Dialysis, or for me home dialysis, just sort of chugs along normally. The routine is familiar and, if I’m honest, quite comforting. I’m generally well, and my routine is well set. I’ve been on home hemo for close on 6 years. Dialysis is now just the final chore of the day: I lock the doors, clean my teeth, and do dialysis.

For over 4 years I’ve been doing my hemo overnight while I sleep, 8 ½ or 9 hour sessions at a time. It’s theoretically every other night, so Mon, Wed, Fri and Sun one week and Tue, Thur and Sat the next week. But, in reality, I often do back-to-back nights (e.g., Fri and then Sat) to change the off-days in the coming week to make the treatment schedule fit into my life better.

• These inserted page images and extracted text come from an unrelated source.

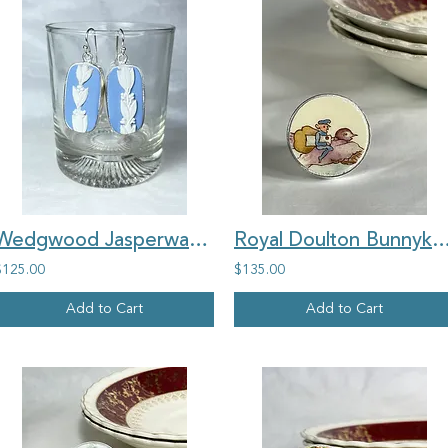
Wedgwood Jasperware, 'Classic style', rectangle vintage china earrings
Royal Doulton Bunnykins 'Letterbox Postman' round vintage
$125.00
$135.00
Add to Cart
Add to Cart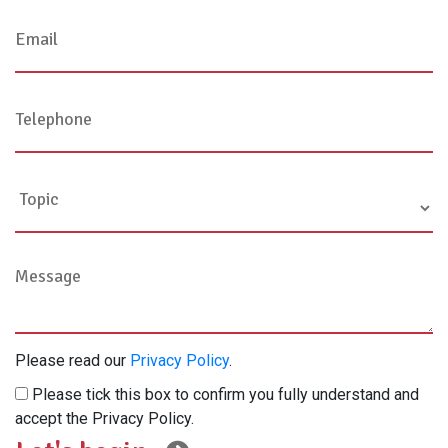
Please read our
Privacy Policy
.
Please tick this box to confirm you fully understand and
accept the Privacy Policy.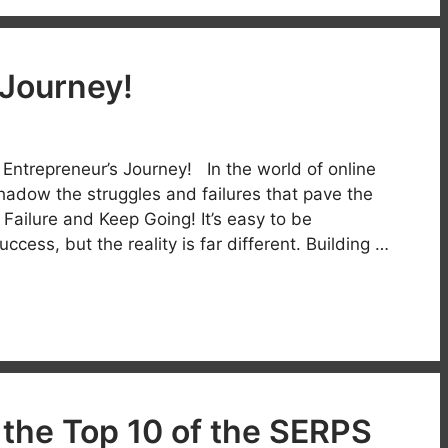
 Journey!
Entrepreneur’s Journey! In the world of online
hadow the struggles and failures that pave the
ailure and Keep Going! It’s easy to be
ccess, but the reality is far different. Building …
 the Top 10 of the SERPS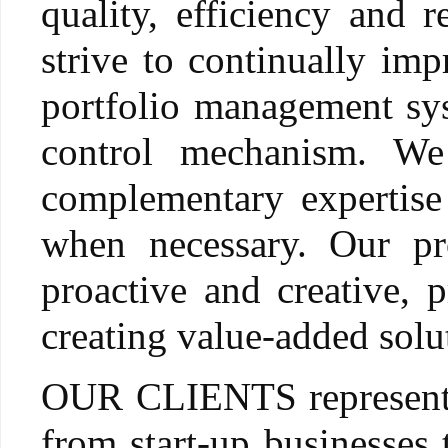
quality, efficiency and r
strive to continually impr
portfolio management sys
control mechanism. We
complementary expertise
when necessary. Our pr
proactive and creative,
creating value-added solut
OUR CLIENTS represent e
from start-up businesses 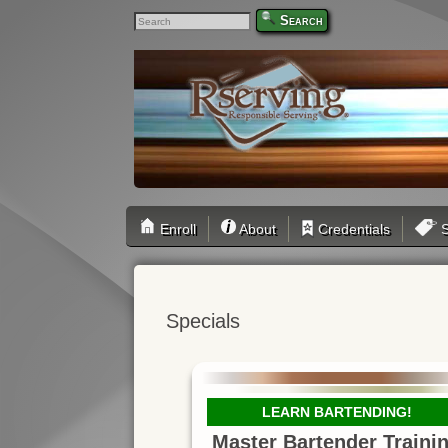
Search
Enroll
About
Credentials
S
Specials
LEARN BARTENDING!
Master Bartender Traini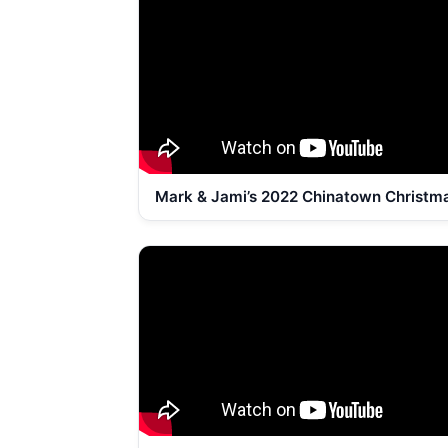
Mark & Jami’s 2022 Chinatown Christm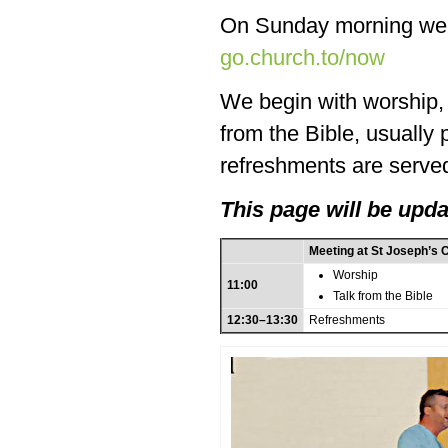
On Sunday morning we
go.church.to/now
We begin with worship, f
from the Bible, usually
refreshments are served
This page will be upda
Meeting at St Joseph’s 
Worship
11:00
Talk from the Bible
12:30–13:30
Refreshments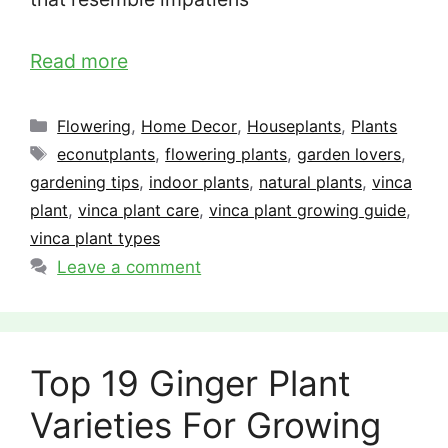
Read more
Categories
Flowering
,
Home Decor
,
Houseplants
,
Plants
Tags
econutplants
,
flowering plants
,
garden lovers
,
gardening tips
,
indoor plants
,
natural plants
,
vinca
plant
,
vinca plant care
,
vinca plant growing guide
,
vinca plant types
Leave a comment
Top 19 Ginger Plant
Varieties For Growing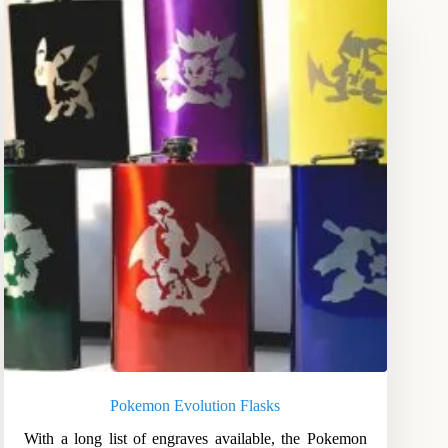
Pokemon Evolution Flasks
With a long list of engraves available, the Pokemon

This means I average over 30 hours of dialysis each week and often get more than 36 hours; three times the 12 hours typically given in centre here in the UK. This means I live largely unaffected by issues like fluid and diet restrictions that typically affect the lives of many dialysis patients. And, as a result, I’m well and don’t really think of myself as a “patient” at all.

Throwing a Wrench into the Works

On 24 September, though, that familiar routine was interrupted. Doing some DIY I had an accident and tore my bicep muscle, so I could no longer perform my own dialysis. I had no other option but to return to in-centre care with all that entails—12 hours of treatment, fluid restriction, and a need to be mindful again of food intake and how it affects things like potassium and phosphate.

I’d done dialysis over Sunday night as normal, missed Monday as planned, then couldn’t manage dialysis on Tuesday evening because of the injury. So, heading into Wednesday, the urgency of the need for some blood cleaning was creeping up. My nurse, Kate, managed to get me in a hospital for urgent treatment Wednesday afternoon and then for a Tue, Thur, Sat slot in a unit closer to my home for as long as I needed it.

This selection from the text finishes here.